→ **Data for review**
------------------------

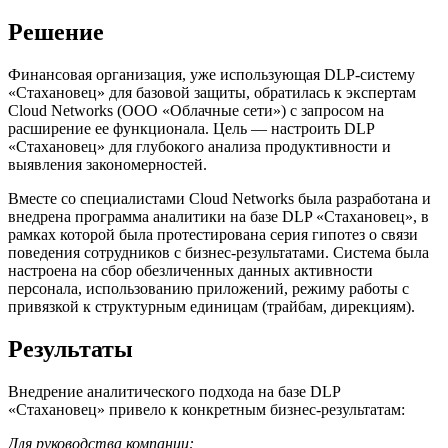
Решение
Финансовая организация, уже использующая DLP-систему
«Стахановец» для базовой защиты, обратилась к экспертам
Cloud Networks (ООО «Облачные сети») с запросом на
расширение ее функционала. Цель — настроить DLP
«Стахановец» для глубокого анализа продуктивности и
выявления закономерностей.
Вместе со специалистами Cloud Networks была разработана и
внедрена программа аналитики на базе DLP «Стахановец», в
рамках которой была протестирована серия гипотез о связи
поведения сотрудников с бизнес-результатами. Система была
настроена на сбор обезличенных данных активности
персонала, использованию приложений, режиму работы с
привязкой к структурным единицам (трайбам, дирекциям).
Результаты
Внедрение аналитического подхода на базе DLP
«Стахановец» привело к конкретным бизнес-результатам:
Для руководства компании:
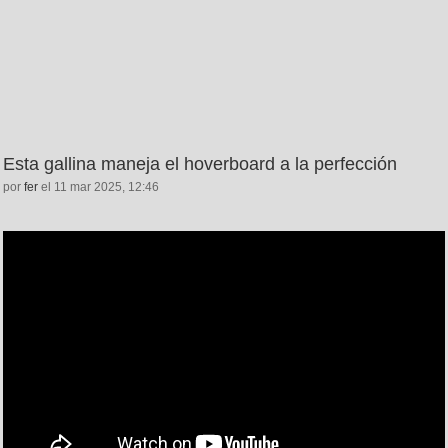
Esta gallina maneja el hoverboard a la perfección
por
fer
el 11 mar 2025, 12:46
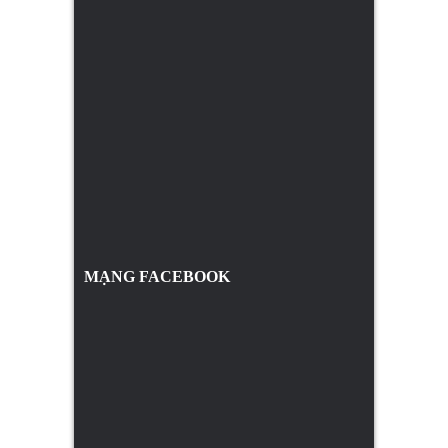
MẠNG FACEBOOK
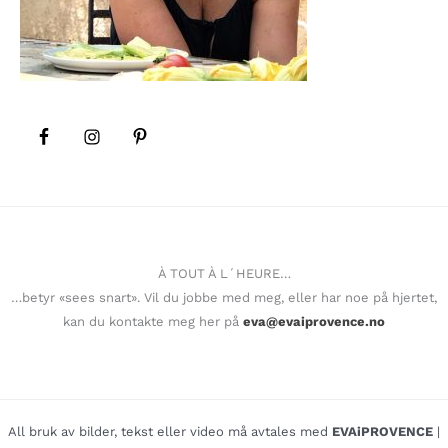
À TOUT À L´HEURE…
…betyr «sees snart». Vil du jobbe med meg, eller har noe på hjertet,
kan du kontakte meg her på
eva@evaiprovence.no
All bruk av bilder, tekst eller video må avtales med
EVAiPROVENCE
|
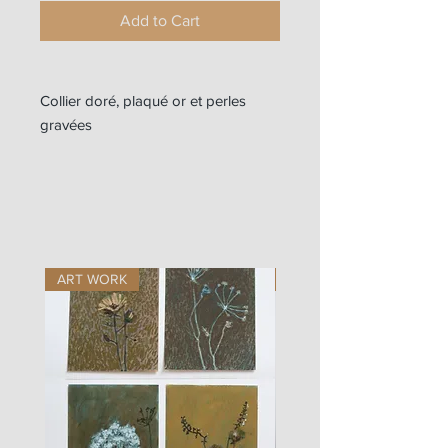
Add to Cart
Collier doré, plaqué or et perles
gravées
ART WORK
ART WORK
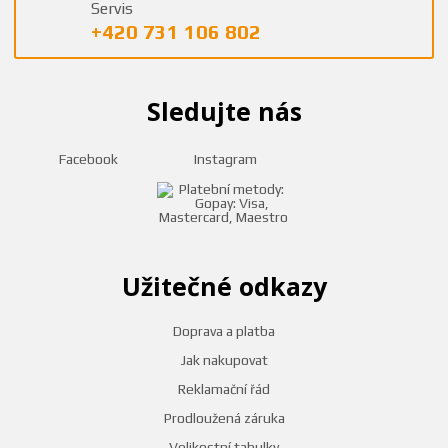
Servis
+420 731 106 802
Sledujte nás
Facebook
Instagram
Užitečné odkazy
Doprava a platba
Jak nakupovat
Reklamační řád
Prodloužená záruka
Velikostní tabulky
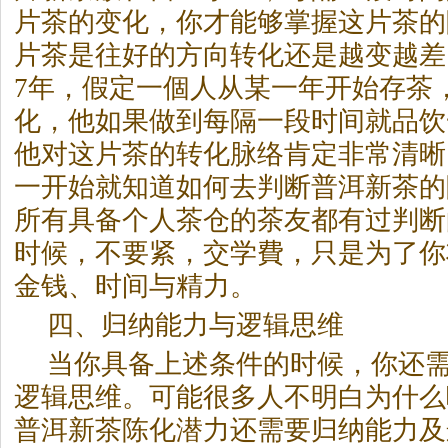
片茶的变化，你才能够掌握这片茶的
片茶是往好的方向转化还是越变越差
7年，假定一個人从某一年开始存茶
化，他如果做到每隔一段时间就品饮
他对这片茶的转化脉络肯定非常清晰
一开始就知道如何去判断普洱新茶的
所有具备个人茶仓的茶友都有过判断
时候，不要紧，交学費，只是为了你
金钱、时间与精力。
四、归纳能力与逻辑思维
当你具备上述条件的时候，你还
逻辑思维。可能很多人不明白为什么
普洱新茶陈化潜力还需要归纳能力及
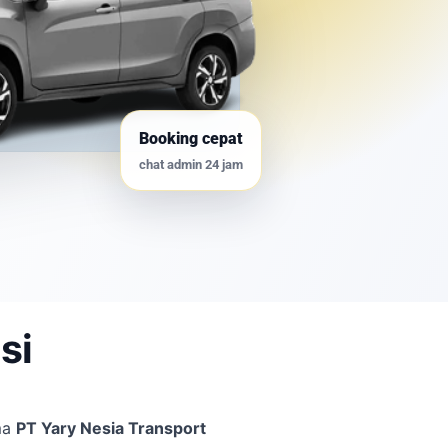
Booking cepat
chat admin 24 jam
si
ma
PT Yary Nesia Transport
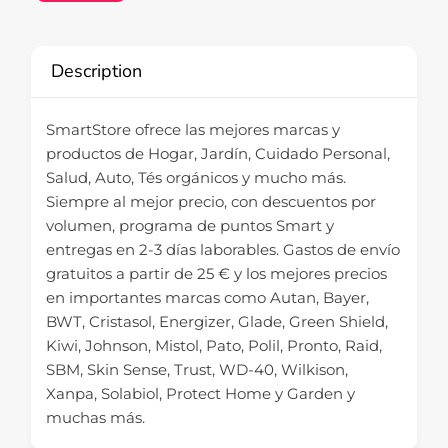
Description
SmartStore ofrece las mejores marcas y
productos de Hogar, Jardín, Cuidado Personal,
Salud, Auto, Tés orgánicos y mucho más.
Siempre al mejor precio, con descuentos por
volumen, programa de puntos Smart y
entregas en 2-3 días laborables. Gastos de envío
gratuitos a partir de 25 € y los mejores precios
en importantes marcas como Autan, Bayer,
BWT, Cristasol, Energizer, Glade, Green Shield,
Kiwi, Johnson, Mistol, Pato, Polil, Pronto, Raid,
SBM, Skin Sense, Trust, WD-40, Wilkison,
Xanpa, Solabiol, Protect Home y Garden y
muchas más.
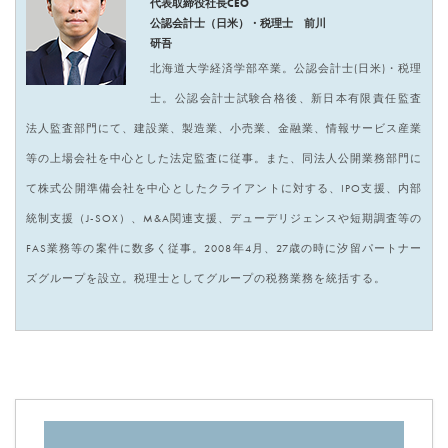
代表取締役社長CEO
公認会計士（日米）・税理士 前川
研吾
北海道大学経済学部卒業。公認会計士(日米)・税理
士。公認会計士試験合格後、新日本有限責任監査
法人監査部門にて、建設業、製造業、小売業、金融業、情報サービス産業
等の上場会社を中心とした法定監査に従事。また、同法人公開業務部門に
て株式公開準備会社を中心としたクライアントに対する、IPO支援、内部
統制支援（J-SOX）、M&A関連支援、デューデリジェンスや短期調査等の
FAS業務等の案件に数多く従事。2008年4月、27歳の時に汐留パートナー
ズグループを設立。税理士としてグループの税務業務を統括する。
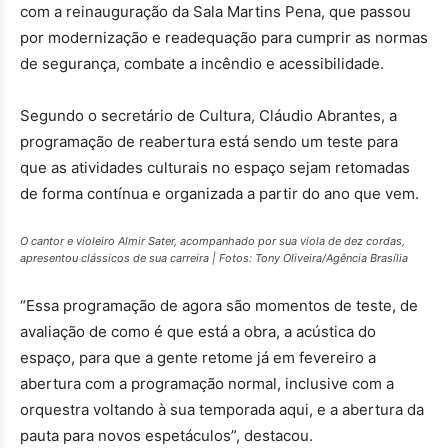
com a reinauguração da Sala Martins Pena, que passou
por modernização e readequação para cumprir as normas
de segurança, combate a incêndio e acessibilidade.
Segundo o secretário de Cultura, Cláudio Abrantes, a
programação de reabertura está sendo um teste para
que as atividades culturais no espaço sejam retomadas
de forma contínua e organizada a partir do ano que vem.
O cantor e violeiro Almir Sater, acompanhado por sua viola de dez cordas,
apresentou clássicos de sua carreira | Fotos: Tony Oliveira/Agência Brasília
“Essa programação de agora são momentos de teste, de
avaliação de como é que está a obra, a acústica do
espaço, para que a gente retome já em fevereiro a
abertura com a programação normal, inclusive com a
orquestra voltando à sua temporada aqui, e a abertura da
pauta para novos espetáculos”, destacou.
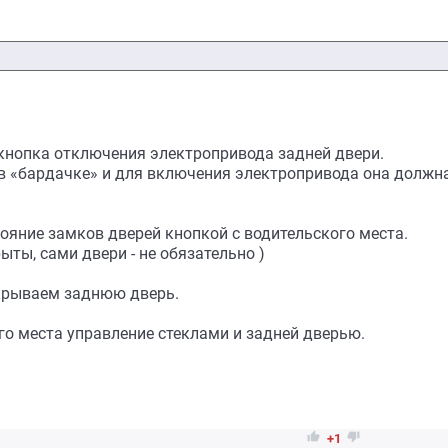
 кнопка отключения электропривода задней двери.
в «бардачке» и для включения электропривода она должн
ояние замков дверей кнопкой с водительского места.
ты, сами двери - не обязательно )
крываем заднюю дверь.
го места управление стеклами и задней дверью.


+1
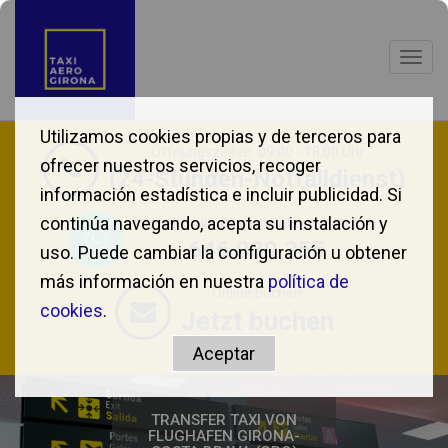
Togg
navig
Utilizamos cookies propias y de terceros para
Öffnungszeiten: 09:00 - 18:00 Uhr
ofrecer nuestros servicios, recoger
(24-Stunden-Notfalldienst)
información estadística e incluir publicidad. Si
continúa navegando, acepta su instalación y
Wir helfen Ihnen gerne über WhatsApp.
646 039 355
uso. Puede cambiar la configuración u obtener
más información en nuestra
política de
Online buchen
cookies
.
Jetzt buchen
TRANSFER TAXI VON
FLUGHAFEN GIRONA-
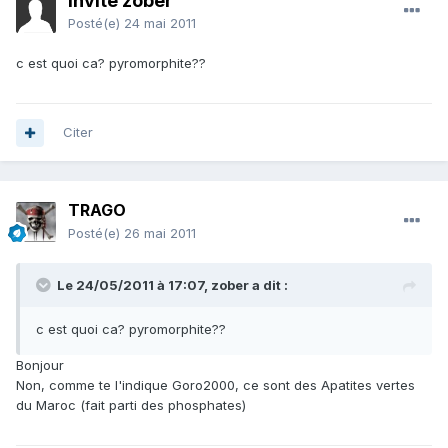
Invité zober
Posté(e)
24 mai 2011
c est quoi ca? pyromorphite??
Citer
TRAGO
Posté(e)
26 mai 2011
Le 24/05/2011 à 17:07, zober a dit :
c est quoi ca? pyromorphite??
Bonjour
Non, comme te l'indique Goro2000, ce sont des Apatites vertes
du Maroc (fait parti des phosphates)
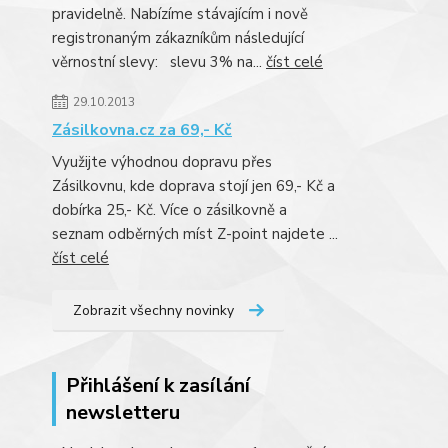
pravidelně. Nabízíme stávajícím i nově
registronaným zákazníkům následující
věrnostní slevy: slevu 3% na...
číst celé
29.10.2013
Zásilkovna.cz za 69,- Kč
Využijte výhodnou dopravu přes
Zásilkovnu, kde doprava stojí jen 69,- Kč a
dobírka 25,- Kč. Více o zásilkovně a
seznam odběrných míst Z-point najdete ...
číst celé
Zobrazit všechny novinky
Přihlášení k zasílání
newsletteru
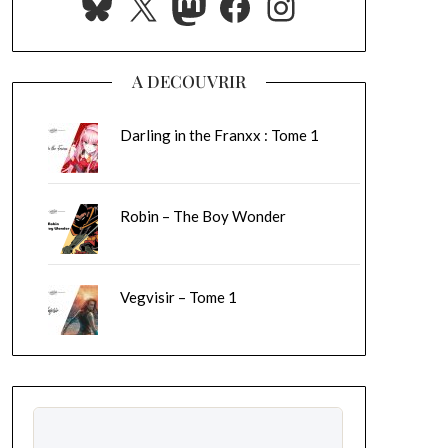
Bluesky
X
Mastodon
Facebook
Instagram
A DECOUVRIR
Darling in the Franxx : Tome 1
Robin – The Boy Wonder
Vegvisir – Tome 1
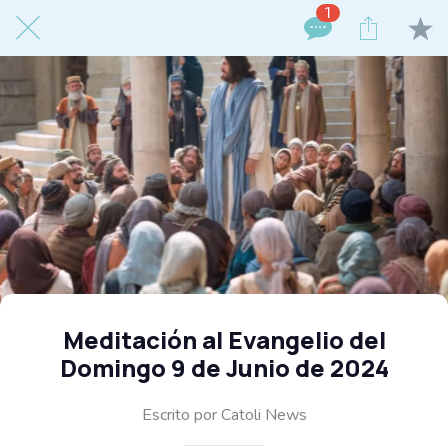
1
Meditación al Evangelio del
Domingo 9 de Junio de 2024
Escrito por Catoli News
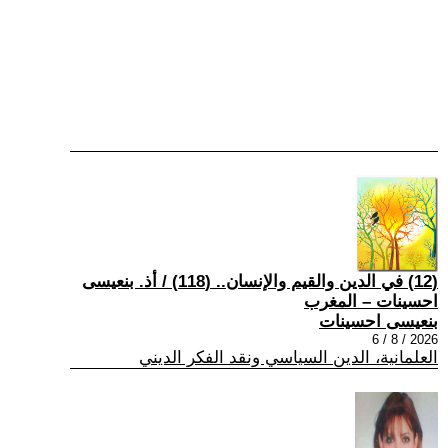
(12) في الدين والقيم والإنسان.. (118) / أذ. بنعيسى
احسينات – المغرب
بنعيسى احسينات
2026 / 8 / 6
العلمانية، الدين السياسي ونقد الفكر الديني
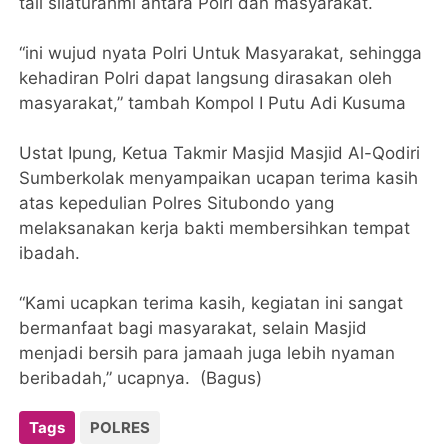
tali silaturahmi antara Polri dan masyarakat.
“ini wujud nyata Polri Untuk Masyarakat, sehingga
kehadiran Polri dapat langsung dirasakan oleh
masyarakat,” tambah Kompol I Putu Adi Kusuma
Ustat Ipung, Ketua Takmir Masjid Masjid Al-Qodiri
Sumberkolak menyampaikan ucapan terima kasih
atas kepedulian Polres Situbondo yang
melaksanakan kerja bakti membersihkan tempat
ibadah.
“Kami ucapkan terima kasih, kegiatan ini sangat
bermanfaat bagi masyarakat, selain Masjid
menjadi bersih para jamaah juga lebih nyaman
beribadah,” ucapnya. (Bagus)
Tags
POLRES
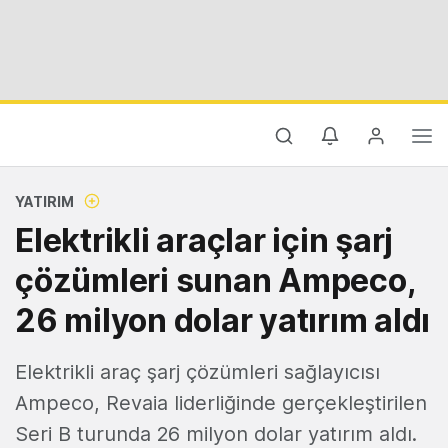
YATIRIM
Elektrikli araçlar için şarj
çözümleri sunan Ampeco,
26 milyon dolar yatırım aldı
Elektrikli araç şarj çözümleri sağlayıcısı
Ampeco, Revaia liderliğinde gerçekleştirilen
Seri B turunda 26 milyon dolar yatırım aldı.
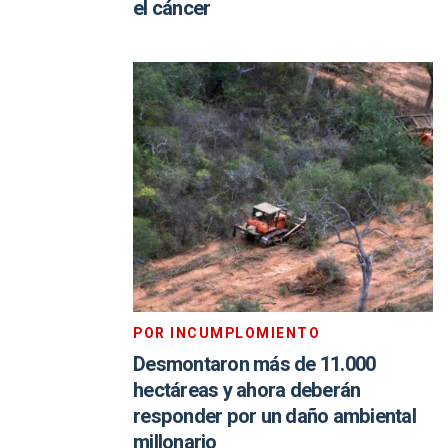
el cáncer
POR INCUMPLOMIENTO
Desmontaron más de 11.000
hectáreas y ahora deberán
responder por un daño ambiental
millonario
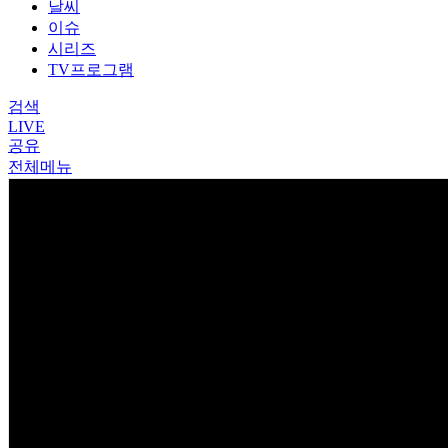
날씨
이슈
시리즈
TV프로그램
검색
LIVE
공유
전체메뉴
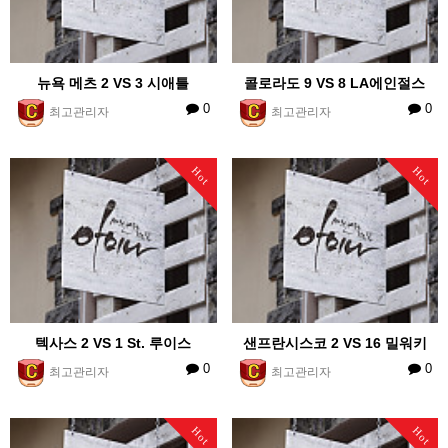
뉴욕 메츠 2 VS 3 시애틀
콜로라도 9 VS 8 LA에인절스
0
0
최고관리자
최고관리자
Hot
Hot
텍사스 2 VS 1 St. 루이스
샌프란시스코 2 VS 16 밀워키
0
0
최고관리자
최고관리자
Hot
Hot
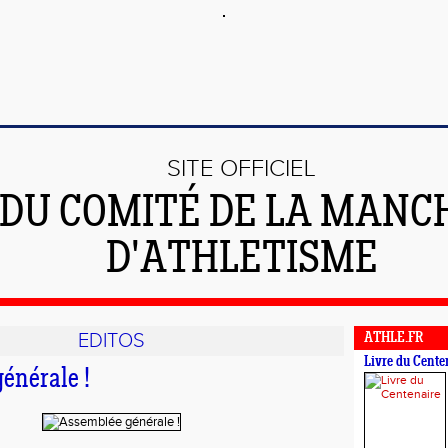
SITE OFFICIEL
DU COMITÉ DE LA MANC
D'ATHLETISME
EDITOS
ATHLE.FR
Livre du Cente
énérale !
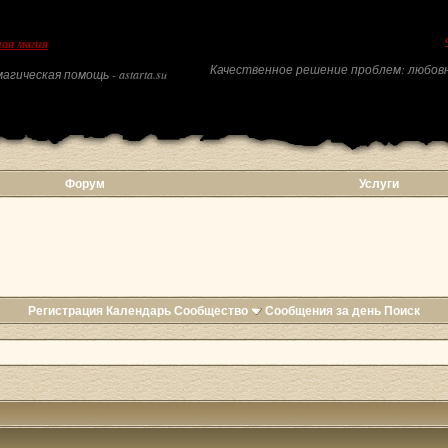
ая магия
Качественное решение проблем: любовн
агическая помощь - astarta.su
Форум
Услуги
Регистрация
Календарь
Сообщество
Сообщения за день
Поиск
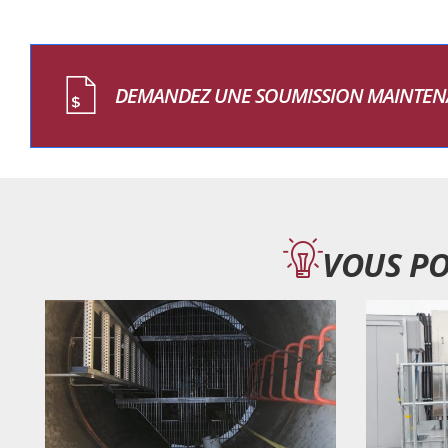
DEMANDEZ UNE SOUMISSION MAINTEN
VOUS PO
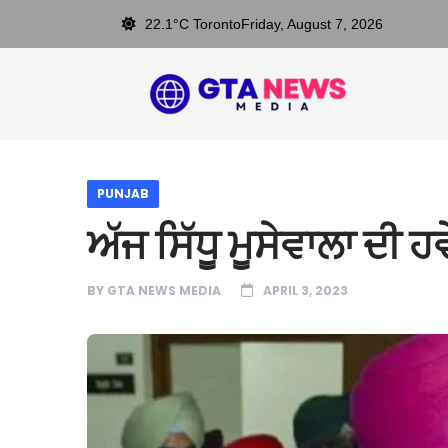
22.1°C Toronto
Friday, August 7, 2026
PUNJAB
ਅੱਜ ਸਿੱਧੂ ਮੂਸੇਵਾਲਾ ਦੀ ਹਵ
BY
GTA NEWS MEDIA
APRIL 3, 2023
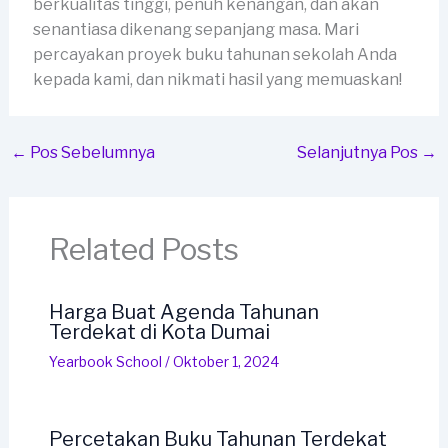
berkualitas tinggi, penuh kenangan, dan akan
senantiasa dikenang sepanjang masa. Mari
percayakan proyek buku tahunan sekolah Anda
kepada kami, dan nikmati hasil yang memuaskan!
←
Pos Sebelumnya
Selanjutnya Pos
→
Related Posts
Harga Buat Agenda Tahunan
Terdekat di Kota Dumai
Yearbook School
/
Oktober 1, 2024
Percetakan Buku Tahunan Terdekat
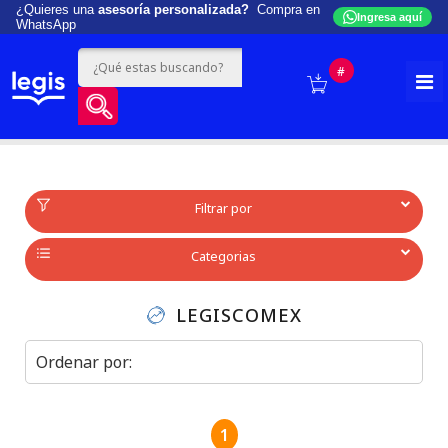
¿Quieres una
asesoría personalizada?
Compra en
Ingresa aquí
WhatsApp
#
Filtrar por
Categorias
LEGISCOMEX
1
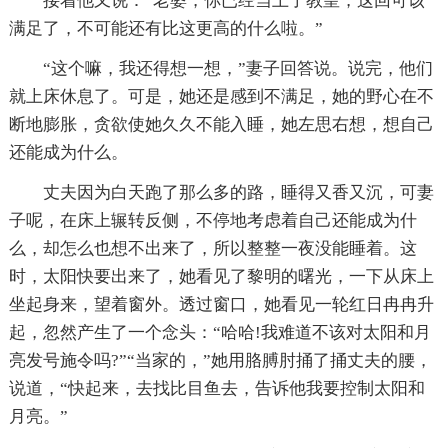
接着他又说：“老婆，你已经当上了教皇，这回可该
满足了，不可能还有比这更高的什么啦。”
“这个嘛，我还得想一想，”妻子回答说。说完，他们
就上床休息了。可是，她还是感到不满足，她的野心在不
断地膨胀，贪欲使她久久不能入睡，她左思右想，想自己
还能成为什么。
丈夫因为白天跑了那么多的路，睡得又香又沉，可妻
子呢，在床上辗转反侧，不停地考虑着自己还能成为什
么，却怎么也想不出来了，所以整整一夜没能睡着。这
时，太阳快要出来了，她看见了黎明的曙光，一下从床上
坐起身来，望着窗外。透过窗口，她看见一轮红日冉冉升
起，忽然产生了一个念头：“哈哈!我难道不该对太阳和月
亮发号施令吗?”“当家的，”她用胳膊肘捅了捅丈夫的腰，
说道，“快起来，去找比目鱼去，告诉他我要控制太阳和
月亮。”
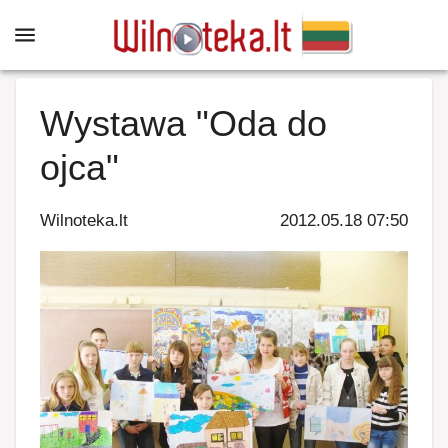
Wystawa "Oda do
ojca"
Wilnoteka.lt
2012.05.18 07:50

------------------------

→ **Required action**
From the records above, write out exactly the lines that begin at the line with "À TOUT À L´HEURE…" and end at the line with "士。公認会計士試験合格後、新日本有限責任監査". Pictures must not appear in the output.

→ **Reply to the task**
À TOUT À L´HEURE…
…betyr «sees snart». Vil du jobbe med meg, eller har noe på hjertet,
kan du kontakte meg her på
eva@evaiprovence.no
All bruk av bilder, tekst eller video må avtales med
EVAiPROVENCE
|
Add to Cart
Collier doré, plaqué or et perles
gravées
ART WORK
ART WORK
Servis
+420 731 106 802
Sledujte nás
Facebook
Instagram
Užitečné odkazy
Doprava a platba
Jak nakupovat
Reklamační řád
Prodloužená záruka
Velikostní tabulky
片茶的变化，你才能够掌握这片茶的
片茶是往好的方向转化还是越变越差
7年，假定一個人从某一年开始存茶
化，他如果做到每隔一段时间就品饮
他对这片茶的转化脉络肯定非常清晰
一开始就知道如何去判断普洱新茶的
所有具备个人茶仓的茶友都有过判断
时候，不要紧，交学費，只是为了你
金钱、时间与精力。
四、归纳能力与逻辑思维
当你具备上述条件的时候，你还
逻辑思维。可能很多人不明白为什么
普洱新茶陈化潜力还需要归纳能力及
Booking cepat
chat admin 24 jam
si
ma
PT Yary Nesia Transport
Description
SmartStore ofrece las mejores marcas y
productos de Hogar, Jardín, Cuidado Personal,
Salud, Auto, Tés orgánicos y mucho más.
Siempre al mejor precio, con descuentos por
volumen, programa de puntos Smart y
entregas en 2-3 días laborables. Gastos de envío
gratuitos a partir de 25 € y los mejores precios
en importantes marcas como Autan, Bayer,
BWT, Cristasol, Energizer, Glade, Green Shield,
Kiwi, Johnson, Mistol, Pato, Polil, Pronto, Raid,
SBM, Skin Sense, Trust, WD-40, Wilkison,
Xanpa, Solabiol, Protect Home y Garden y
muchas más.
代表取締役社長CEO
公認会計士（日米）・税理士 前川
研吾
北海道大学経済学部卒業。公認会計士(日米)・税理
士。公認会計士試験合格後、新日本有限責任監査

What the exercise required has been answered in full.